O que se observou ao longo do tempo foi a aceitação e negação do livro nas próprias citações, como se pode observar na Figura 9, o livro sendo utilizado como base teórica para reinvindicações em marcha (Fig. 9A e 9B), e uma caricatura do livro banido (Fig. 9C). Isso foi certificado pelas palavras mais citadas no momento da aceitação (Fig. 10A) ou negação (Fig. 10B). A aceitação pelos autores, no que eles relataram, é que o livro é um projeto de humanização, de conscientização, de interpretação da leitura do mundo, de transformação do sujeito frente a seu percurso histórico (construção do ser singular), de constante diálogo e síntese para libertação da relação opressor-oprimido, de vivência e de reflexão como um saber basilar (práxis), tudo isso atachado com notas e citações, e certificado pelas palavras mais citadas: humanização, transformação, libertação, diálogo, conscientização, sujeito e vivência (Fig. 10A). A negação do livro não foi baseada em sua interpretação do texto, mas na depreciação, na descontextualização, e na fundamentalização da obra sem a referência textual, como se o livro fosse uma reprodução comunista e marxista, de um método que atrapalha a economia, o trabalho, a globalização, e por consequente, a produtividade do ‘homem moderno’ (Fig. 10B).
O próprio Paulo Freire, no livro Pedagogia da Esperança (FREIRE, 1992), e relatado também por Gadotti (2016), reconheceu outros dois pontos que poderiam ter sido tratados linguisticamente no livro Pedagogia do Oprimido: uma linguagem machista e hermenêutica. Outro texto, interpreta que o problema não está no livro per si, ou na obra de Paulo Freire, que são textos para servirem de elementos de discussão, e sim, na institucionalização da obra desse autor, por parte dos cientistas da educação, como se fosse algo a ser seguido fielmente, ocasionando a opressão de citar ou interpretar estudiosos de Paulo Freire (BRAYNER, 2017).
CONSIDERAÇÕES FINAIS
A condução metodológica da análise bibliométrica geohistórica, do perfil dos leitores e de toda narrativa sistematizada foi efetiva, tanto na qualidade do dado amostrado, quanto na sua análise e sintetização.

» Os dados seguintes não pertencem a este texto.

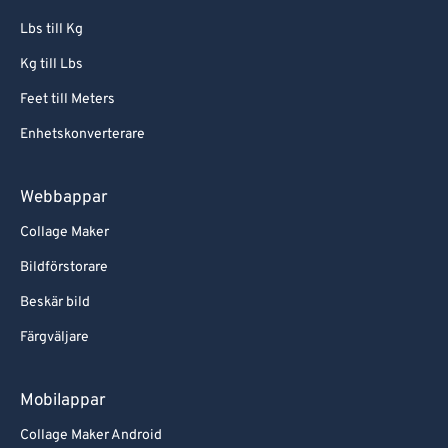
Lbs till Kg
Kg till Lbs
Feet till Meters
Enhetskonverterare
Webbappar
Collage Maker
Bildförstorare
Beskär bild
Färgväljare
Mobilappar
Collage Maker Android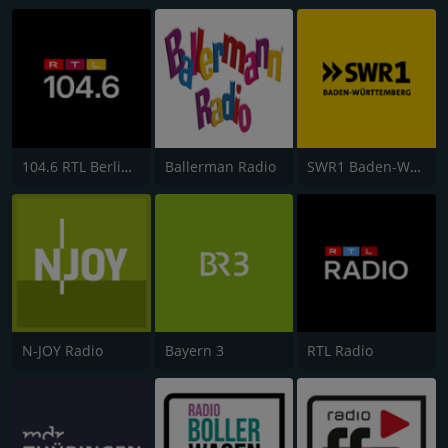
104.6 RTL Berlins Hitradio
Ballerman Radio
SWR1 Baden-Württemberg
N-JOY Radio
Bayern 3
RTL Radio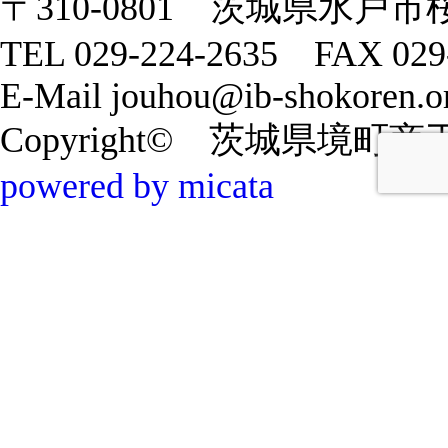
〒310-0801 茨城県水戸市
TEL 029-224-2635 FAX 029
E-Mail jouhou@ib-shokoren.or
Copyright© 茨城県境町商工会 20
powered by micata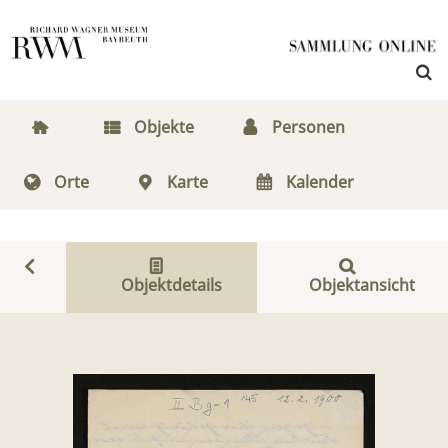
Objekte
Personen
Orte
Karte
Kalender
Objektdetails
Objektansicht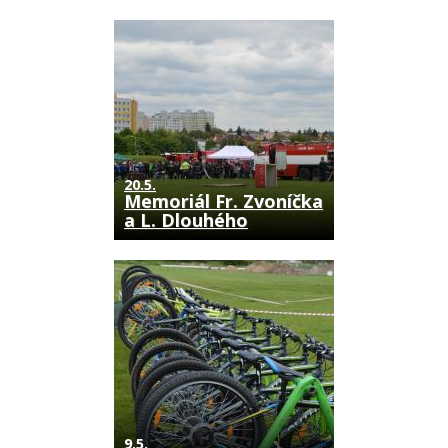
20.5.
Memoriál Fr. Zvoníčka
a L. Dlouhého
9.5.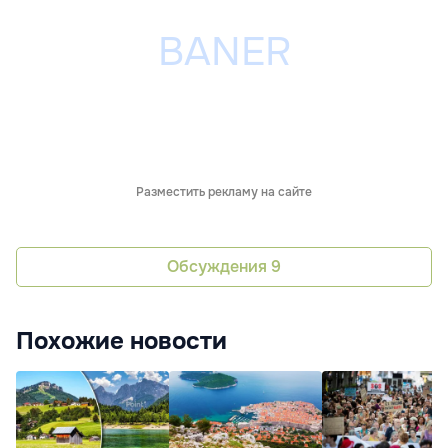
Разместить рекламу на сайте
Обсуждения
9
Похожие новости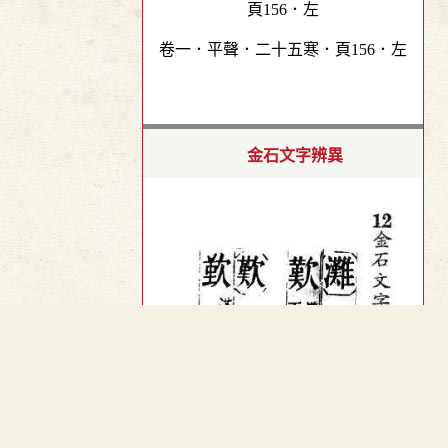
卷一．平聲．二十五寒．頁156．左
金石文字辨異
︿
TOP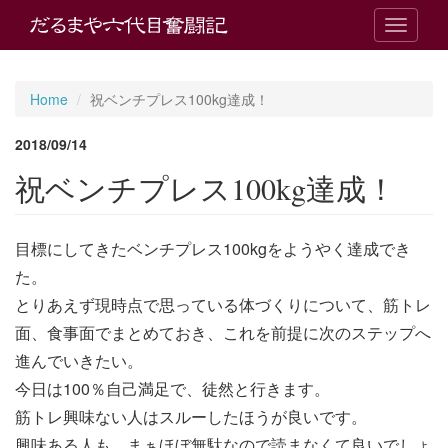
T
o
g
g
Home
祝ベンチプレス100kg達成！
l
e
2018/09/14
n
a
祝ベンチプレス100kg達成！
v
i
g
目標にしてきたベンチプレス100kgをようやく達成でき
a
t
た。
i
とりあえず現時点で思っている体づくりについて、筋トレ
o
n
面、食事面でまとめておき、これを前提に次のステップへ
進んでいきたい。
今日は100％自己満足で、徒然と行きます。
筋トレ興味ない人はスルーしたほうが良いです。
興味ある人も、まぁほぼ無駄なので読まなくて良いでしょ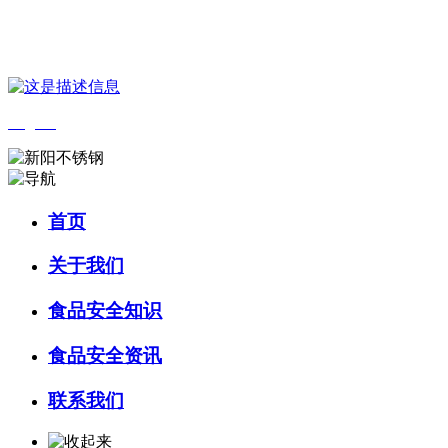
您好，欢迎来到 河北wnsr威尼斯食品 官方网站！
English
首页
关于我们
食品安全知识
食品安全资讯
联系我们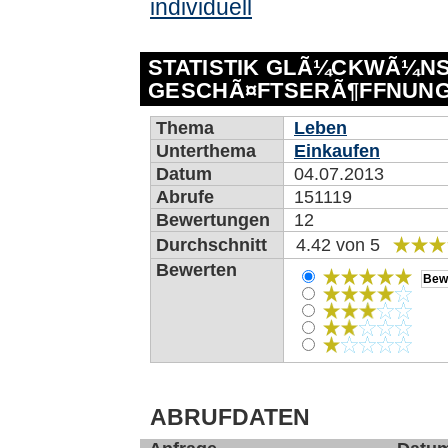
individuell
STATISTIK GLÃ¼CKWÃ¼N
GESCHÃ¤FTSERÃ¶FFNUN
Thema
Leben
Unterthema
Einkaufen
Datum
04.07.2013
Abrufe
151119
Bewertungen
12
Durchschnitt
4.42 von 5
Bewerten
ABRUFDATEN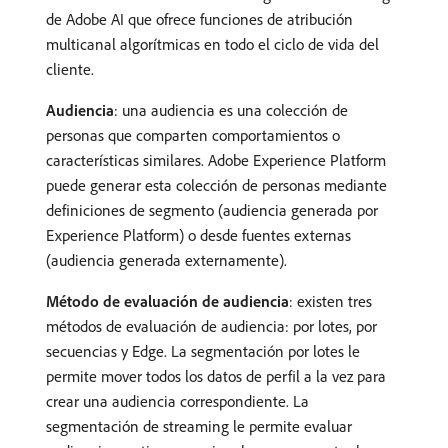
de Adobe AI que ofrece funciones de atribución
multicanal algorítmicas en todo el ciclo de vida del
cliente.
Audiencia
: una audiencia es una colección de
personas que comparten comportamientos o
características similares. Adobe Experience Platform
puede generar esta colección de personas mediante
definiciones de segmento (audiencia generada por
Experience Platform) o desde fuentes externas
(audiencia generada externamente).
Método de evaluación de audiencia
: existen tres
métodos de evaluación de audiencia: por lotes, por
secuencias y Edge. La segmentación por lotes le
permite mover todos los datos de perfil a la vez para
crear una audiencia correspondiente. La
segmentación de streaming le permite evaluar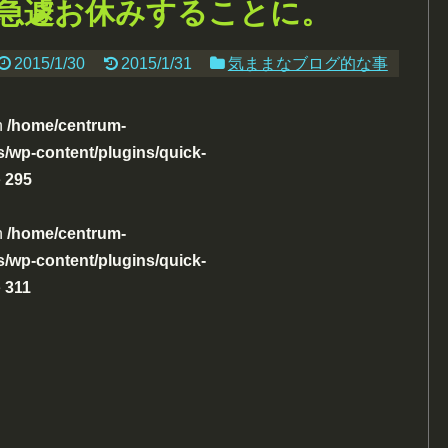
急遽お休みすることに。
2015/1/30
2015/1/31
気ままなブログ的な事
n
/home/centrum-
/wp-content/plugins/quick-
e
295
n
/home/centrum-
/wp-content/plugins/quick-
e
311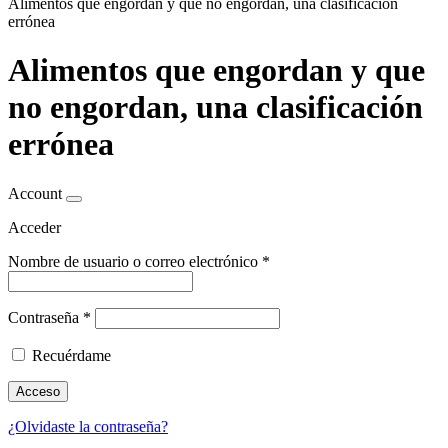
Alimentos que engordan y que no engordan, una clasificación
errónea
Alimentos que engordan y que
no engordan, una clasificación
errónea
Account
Acceder
Nombre de usuario o correo electrónico
*
Contraseña
*
Recuérdame
Acceso
¿Olvidaste la contraseña?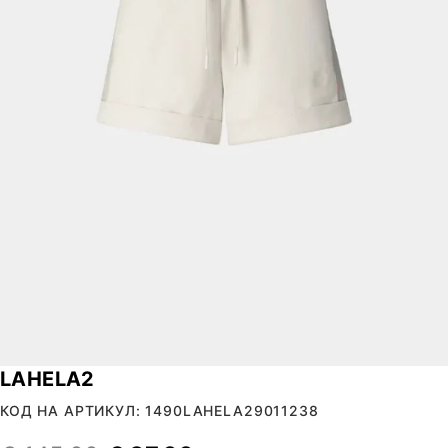
LAHELA2
КОД НА АРТИКУЛ: 1490LAHELA29011238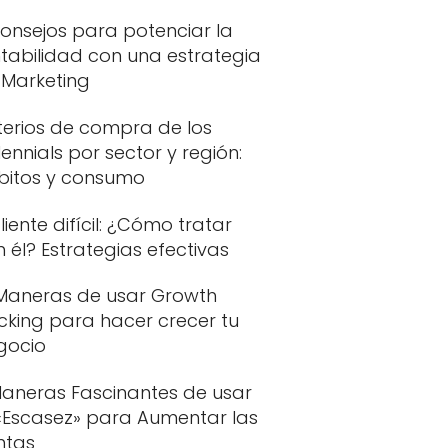
onsejos para potenciar la
tabilidad con una estrategia
 Marketing
terios de compra de los
lennials por sector y región:
bitos y consumo
cliente difícil: ¿Cómo tratar
 él? Estrategias efectivas
 Maneras de usar Growth
cking para hacer crecer tu
gocio
Maneras Fascinantes de usar
 «Escasez» para Aumentar las
ntas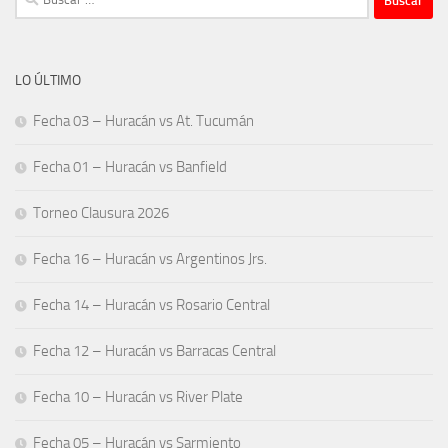
LO ÚLTIMO
Fecha 03 – Huracán vs At. Tucumán
Fecha 01 – Huracán vs Banfield
Torneo Clausura 2026
Fecha 16 – Huracán vs Argentinos Jrs.
Fecha 14 – Huracán vs Rosario Central
Fecha 12 – Huracán vs Barracas Central
Fecha 10 – Huracán vs River Plate
Fecha 05 – Huracán vs Sarmiento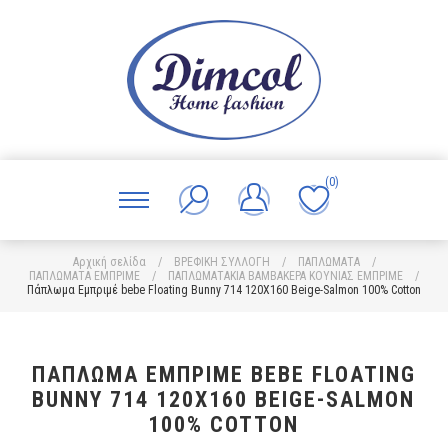
(0)
Αρχική σελίδα
/
ΒΡΕΦΙΚΗ ΣΥΛΛΟΓΗ
/
ΠΑΠΛΩΜΑΤΑ
/
ΠΑΠΛΩΜΑΤΑ ΕΜΠΡΙΜΕ
/
ΠΑΠΛΩΜΑΤΑΚΙΑ ΒΑΜΒΑΚΕΡΑ ΚΟΥΝΙΑΣ ΕΜΠΡΙΜΕ
/
Πάπλωμα Εμπριμέ bebe Floating Bunny 714 120X160 Beige-Salmon 100% Cotton
ΠΆΠΛΩΜΑ ΕΜΠΡΙΜΈ BEBE FLOATING
BUNNY 714 120X160 BEIGE-SALMON
100% COTTON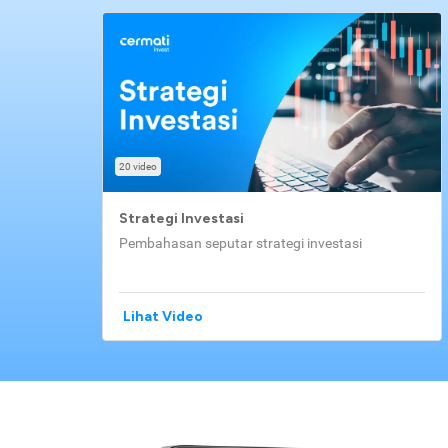
20 video
Strategi Investasi
Pembahasan seputar strategi investasi
Lihat Video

Ao longo dos cinquenta anos de sua publicação, o livro Pedagogia do Oprimido possui uma citação perene e progressiva, ou seja, será ainda mais citado em número e em frequência, que foi apresentado e a mostrar que a tentativa de seu banimento não obteve sucesso (Hipótese 1 = refutada). Os pesquisadores que mais referenciaram o livro são mais de países do hemisfério norte e de alto índice de desenvolvimento (Hipótese 2 = refutada). O perfil de seu leitor se declara do gênero feminino, que lê o livro com um viés acadêmico, de classe econômica A e B, que reside em regiões com alto índice de desenvolvimento humano, de idade entre 25 e 36 anos, e com ensino superior, um perfil que consegue em teoria enxergar a campo de opressão superestrutural (Hipótese 3 = refutada). Outros destaques foram: i) a igualdade estatística entre o perfil do leitor do livro por empréstimo em bibliotecas daqueles que compram o livro, e ii) a maior parte dos autores e co-autores das publicações que citam Pedagogia do Oprimido se declaram do gênero masculino.